All divisions of the University are actively involved with improving equity and accessibility in higher education. Below is a snapshot of research in this field that has been carried out across numerous divisions, faculties and centres of the University of Newcastle.
The Aspirations Longitudinal Study is a significant four-year research project that is the first of its kind to seek a comprehensive insight into the factors that shape the career and educational aspirations of students in the middle years of schooling.
The project has attracted more than $1m in funding from the Australian Research Council and the NSW Department of Education and Communities (DEC). The research team, led by Professor Jenny Gore, will track children from 85 state schools to investigate how their aspirations develop or change over time.
This project received almost $70,000 in 2014 by the National Centre for Equity in Higher Education at Curtin University. Over the next year it will examine the impact schools have on a student's decision and aspirations about going to university.

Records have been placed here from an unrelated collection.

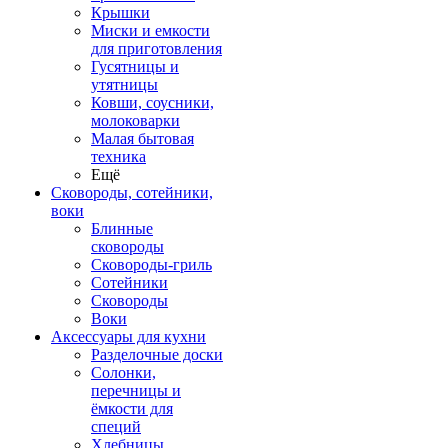
Крышки
Миски и емкости
для приготовления
Гусятницы и
утятницы
Ковши, соусники,
молоковарки
Малая бытовая
техника
Ещё
Сковороды, сотейники,
воки
Блинные
сковороды
Сковороды-гриль
Сотейники
Сковороды
Воки
Аксессуары для кухни
Разделочные доски
Солонки,
перечницы и
ёмкости для
специй
Хлебницы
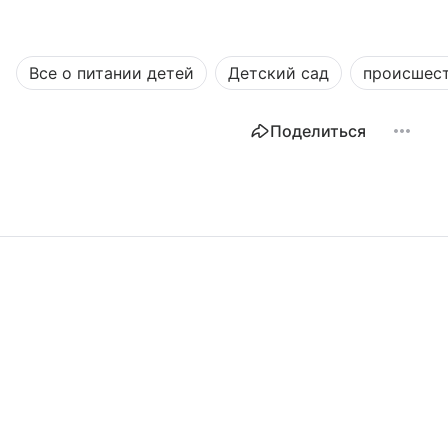
Все о питании детей
Детский сад
происшес
Поделиться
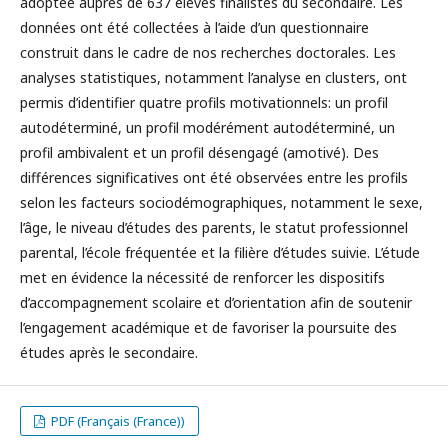
adoptée auprès de 637 élèves finalistes du secondaire. Les
données ont été collectées à l’aide d’un questionnaire
construit dans le cadre de nos recherches doctorales. Les
analyses statistiques, notamment l’analyse en clusters, ont
permis d’identifier quatre profils motivationnels: un profil
autodéterminé, un profil modérément autodéterminé, un
profil ambivalent et un profil désengagé (amotivé). Des
différences significatives ont été observées entre les profils
selon les facteurs sociodémographiques, notamment le sexe,
l’âge, le niveau d’études des parents, le statut professionnel
parental, l’école fréquentée et la filière d’études suivie. L’étude
met en évidence la nécessité de renforcer les dispositifs
d’accompagnement scolaire et d’orientation afin de soutenir
l’engagement académique et de favoriser la poursuite des
études après le secondaire.
PDF (Français (France))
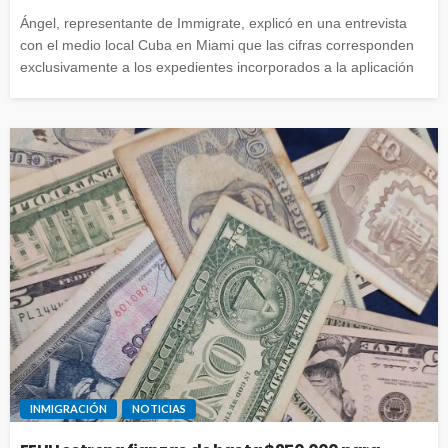
Ángel, representante de Immigrate, explicó en una entrevista
con el medio local Cuba en Miami que las cifras corresponden
exclusivamente a los expedientes incorporados a la aplicación
INMIGRACIÓN
NOTICIAS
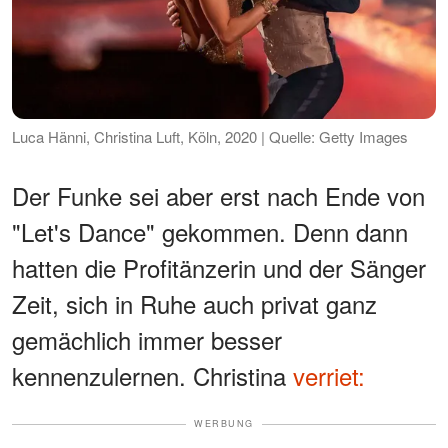
Luca Hänni, Christina Luft, Köln, 2020 | Quelle: Getty Images
Der Funke sei aber erst nach Ende von
"Let's Dance" gekommen. Denn dann
hatten die Profitänzerin und der Sänger
Zeit, sich in Ruhe auch privat ganz
gemächlich immer besser
kennenzulernen. Christina
verriet:
WERBUNG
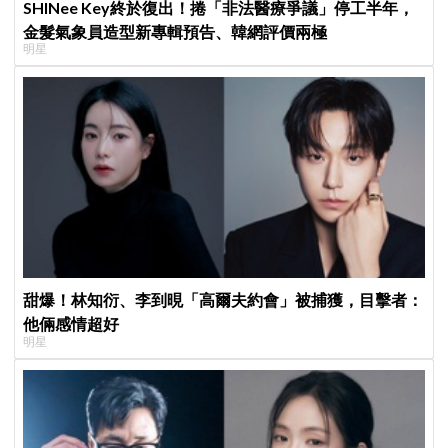
SHINee Key終於復出！捲「非法醫療爭議」停工半年，
金髮氣象員造型新專輯預告、韓網評價兩極
明星
甜爆！林知衍、李到晛「高爾夫約會」被捕獲，目擊者：
他倆感情超好
明星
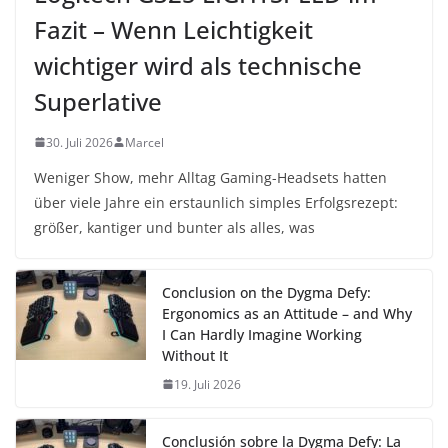
Fazit – Wenn Leichtigkeit
wichtiger wird als technische
Superlative
30. Juli 2026
Marcel
Weniger Show, mehr Alltag Gaming-Headsets hatten
über viele Jahre ein erstaunlich simples Erfolgsrezept:
größer, kantiger und bunter als alles, was
Conclusion on the Dygma Defy:
Ergonomics as an Attitude – and Why
I Can Hardly Imagine Working
Without It
19. Juli 2026
Conclusión sobre la Dygma Defy: La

Carried out by the Faculty of Education and Arts, the project will investigate subject selection, teachers and teaching as well as specific educational and career interventions. Interviews with current Year 11 students, their parents and teachers will be carried out along with interviews of former students from the same schools now at university. The case studies produced will be used to validate and form narratives of the impact of school, taking into account socio-economic status (SES), Aboriginality, rurality and gender.
This study draws from a 2012-2015 ARC Linkage study of students' educational and career aspirations from Year 3 to Year 12. The Choosing University study focuses on low SES and other marginalised students within the 2014 Aspirations Study Year 11 cohort of approximately 1200 students. At this point in schooling planning for the transition to tertiary education typically solidifies.

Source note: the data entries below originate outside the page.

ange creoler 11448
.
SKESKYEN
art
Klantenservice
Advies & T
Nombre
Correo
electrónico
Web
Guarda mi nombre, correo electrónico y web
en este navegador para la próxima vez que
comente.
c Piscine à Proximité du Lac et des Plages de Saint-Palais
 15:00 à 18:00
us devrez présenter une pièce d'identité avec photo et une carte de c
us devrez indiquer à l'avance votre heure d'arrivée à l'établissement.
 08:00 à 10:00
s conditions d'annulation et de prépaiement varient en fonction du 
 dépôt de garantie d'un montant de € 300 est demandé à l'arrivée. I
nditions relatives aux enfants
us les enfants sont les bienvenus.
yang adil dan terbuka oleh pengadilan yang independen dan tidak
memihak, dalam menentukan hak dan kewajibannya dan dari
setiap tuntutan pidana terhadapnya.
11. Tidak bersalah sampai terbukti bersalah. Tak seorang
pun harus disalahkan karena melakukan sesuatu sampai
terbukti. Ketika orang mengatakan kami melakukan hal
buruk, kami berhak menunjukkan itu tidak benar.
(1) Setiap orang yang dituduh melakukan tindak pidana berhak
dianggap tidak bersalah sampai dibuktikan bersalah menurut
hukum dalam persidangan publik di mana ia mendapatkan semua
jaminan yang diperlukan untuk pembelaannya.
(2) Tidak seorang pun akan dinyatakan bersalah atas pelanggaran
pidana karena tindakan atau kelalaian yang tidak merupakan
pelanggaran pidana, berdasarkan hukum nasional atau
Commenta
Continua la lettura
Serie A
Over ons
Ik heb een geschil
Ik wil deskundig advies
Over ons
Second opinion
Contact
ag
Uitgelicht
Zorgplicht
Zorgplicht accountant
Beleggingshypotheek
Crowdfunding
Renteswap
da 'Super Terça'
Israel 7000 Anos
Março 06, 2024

The University of Newcastle has secured almost $300,000 in funding as part of a $2.2 million collaborative grant from the Office for Learning and Teaching (OLT) for research into teacher enrichment up until 2016.

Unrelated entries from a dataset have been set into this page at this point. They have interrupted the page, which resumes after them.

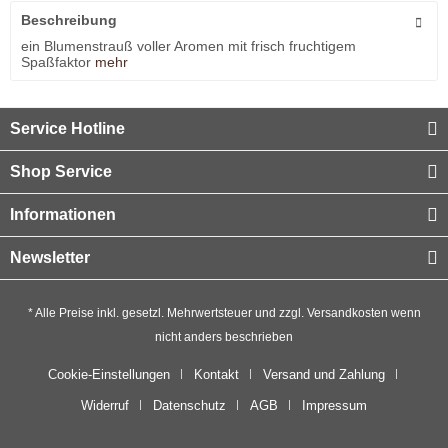
Beschreibung
ein Blumenstrauß voller Aromen mit frisch fruchtigem
Spaßfaktor
mehr
Service Hotline
Shop Service
Informationen
Newsletter
* Alle Preise inkl. gesetzl. Mehrwertsteuer und zzgl.
Versandkosten
wenn
nicht anders beschrieben
Cookie-Einstellungen
Kontakt
Versand und Zahlung
Widerruf
Datenschutz
AGB
Impressum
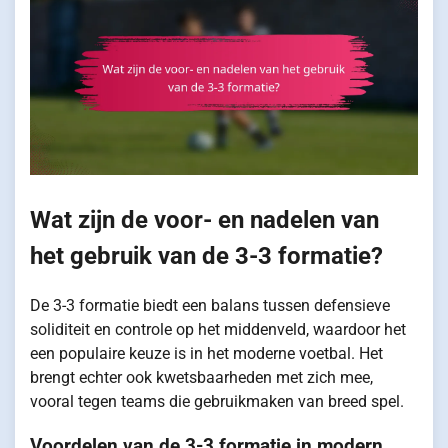
Wat zijn de voor- en nadelen van
het gebruik van de 3-3 formatie?
De 3-3 formatie biedt een balans tussen defensieve
soliditeit en controle op het middenveld, waardoor het
een populaire keuze is in het moderne voetbal. Het
brengt echter ook kwetsbaarheden met zich mee,
vooral tegen teams die gebruikmaken van breed spel.
Voordelen van de 3-3 formatie in modern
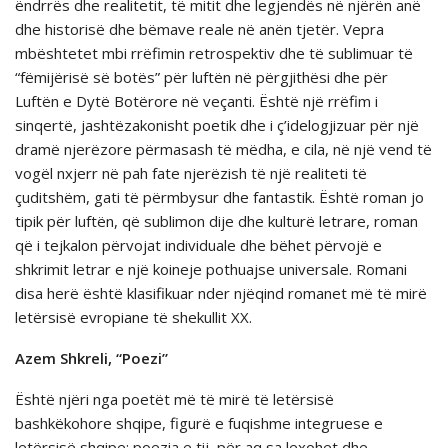
ëndrrës dhe realitetit, të mitit dhe legjendës në njërën anë
dhe historisë dhe bëmave reale në anën tjetër. Vepra
mbështetet mbi rrëfimin retrospektiv dhe të sublimuar të
“fëmijërisë së botës” për luftën në përgjithësi dhe për
Luftën e Dytë Botërore në veçanti. Është një rrëfim i
sinqertë, jashtëzakonisht poetik dhe i ç’idelogjizuar për një
dramë njerëzore përmasash të mëdha, e cila, në një vend të
vogël nxjerr në pah fate njerëzish të një realiteti të
çuditshëm, gati të përmbysur dhe fantastik. Është roman jo
tipik për luftën, që sublimon dije dhe kulturë letrare, roman
që i tejkalon përvojat individuale dhe bëhet përvojë e
shkrimit letrar e një koineje pothuajse universale. Romani
disa herë është klasifikuar nder njëqind romanet më të mirë
letërsisë evropiane të shekullit XX.
Azem Shkreli, “Poezi”
Është njëri nga poetët më të mirë të letërsisë
bashkëkohore shqipe, figurë e fuqishme integruese e
letërsisë shqipe: poezia e tij, për aq sa lexohet dhe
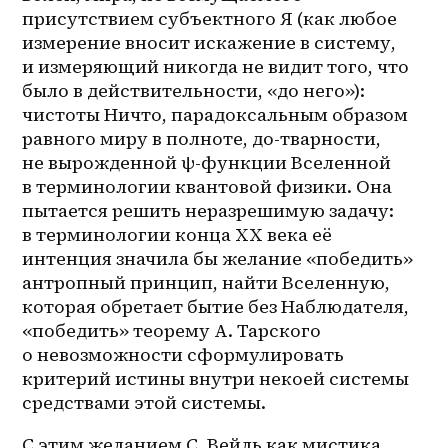
присутствием субъектного Я (как любое 
измерение вносит искажение в систему, 
и измеряющий никогда не видит того, что 
было в действительности, «до него»): 
чистоты Ничто, парадоксальным образом 
равного миру в полноте, до-тварности, 
не вырожденной ψ-функции Вселенной 
в терминологии квантовой физики. Она 
пытается решить неразрешимую задачу: 
в терминологии конца XX века её 
интенция значила бы желание «победить» 
антропный принцип, найти Вселенную, 
которая обретает бытие без Наблюдателя, 
«победить» теорему А. Тарского 
о невозможности сформулировать 
критерий истины внутри некоей системы 
средствами этой системы.
С этим желанием С. Вейль как мистика 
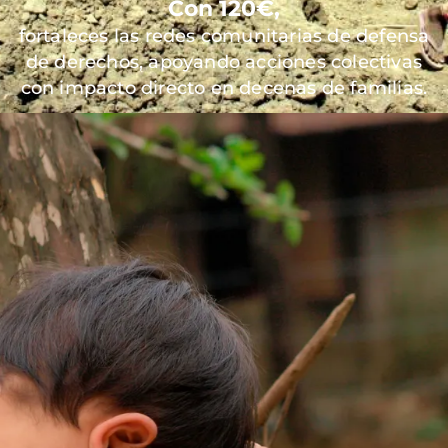
Con 120€,
fortaleces las redes comunitarias de defensa
de derechos, apoyando acciones colectivas
con impacto directo en decenas de familias.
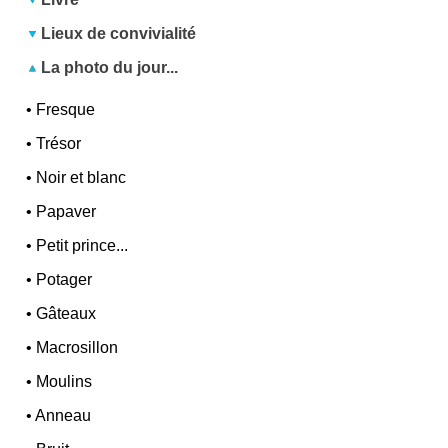
Lieux de convivialité
La photo du jour...
•
Fresque
•
Trésor
•
Noir et blanc
•
Papaver
•
Petit prince...
•
Potager
•
Gâteaux
•
Macrosillon
•
Moulins
•
Anneau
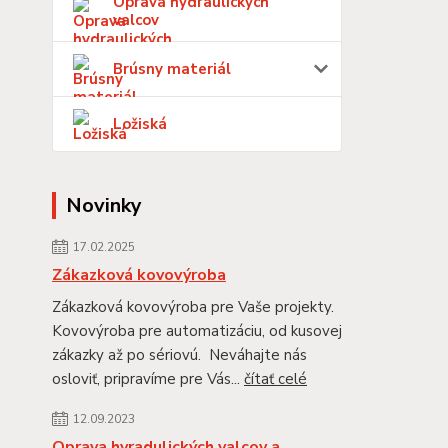
Oprava hydraulických
valcov
Brúsny materiál
Ložiská
Novinky
17.02.2025
Zákazková kovovýroba
Zákazková kovovýroba pre Vaše projekty.
Kovovýroba pre automatizáciu, od kusovej
zákazky až po sériovú. Neváhajte nás
osloviť, pripravíme pre Vás...
čítať celé
12.09.2023
Oprava hyradulických valcov a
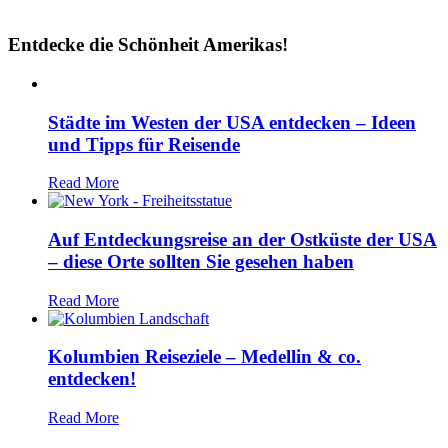
Entdecke die Schönheit Amerikas!
Städte im Westen der USA entdecken – Ideen
und Tipps für Reisende
Read More
Auf Entdeckungsreise an der Ostküste der USA
– diese Orte sollten Sie gesehen haben
Read More
Kolumbien Reiseziele – Medellin & co.
entdecken!
Read More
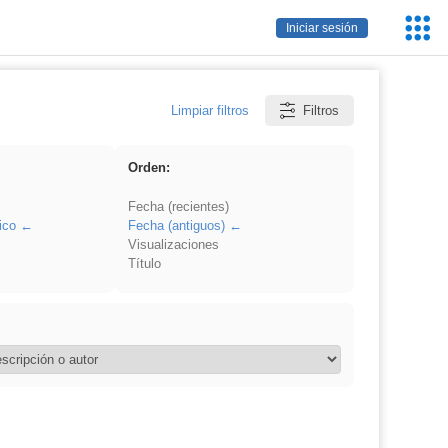
Servic
Iniciar sesión
Educa
Limpiar filtros
Filtros
Orden:
Fecha (recientes)
ico
Fecha (antiguos)
Visualizaciones
Título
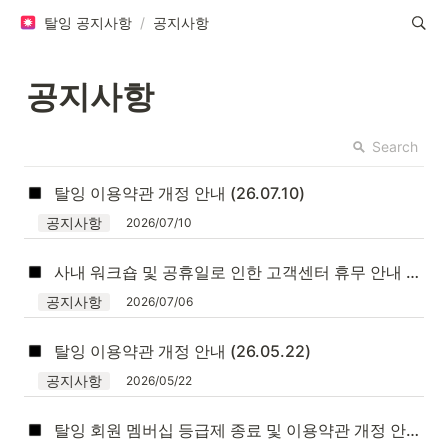
탈잉 공지사항
/
공지사항
공지사항 
Search
탈잉 이용약관 개정 안내 (26.07.10)
공지사항
2026/07/10
사내 워크숍 및 공휴일로 인한 고객센터 휴무 안내 (7/16~19)
공지사항
2026/07/06
탈잉 이용약관 개정 안내 (26.05.22)
공지사항
2026/05/22
탈잉 회원 멤버십 등급제 종료 및 이용약관 개정 안내 (26.03.06)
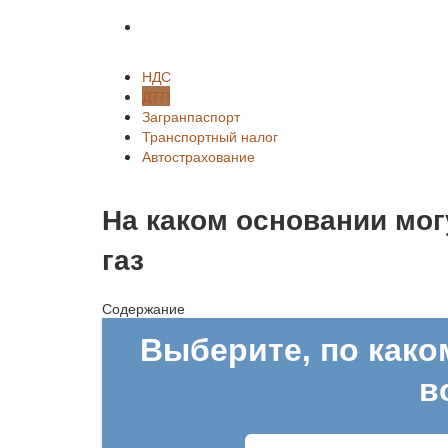
Автострахование
НДС
ДТП
Загранпаспорт
Транспортный налог
Автострахование
На каком основании мог
газ
Содержание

Inspiring Mathematics and Science in Teacher Education (IMSTE) aims to develop new interdisciplinary methods to improve mathematics and science training at university for potential teachers. The project hopes to enhance the quality of teaching in these areas and consequently increase student understanding and aspirations around science and mathematics.
The project is being carried out in collaboration with University of Queensland (lead), James Cook University, the University of Sydney, the University of Wollongong, the University of Newcastle (UoN) and the University of Tasmania.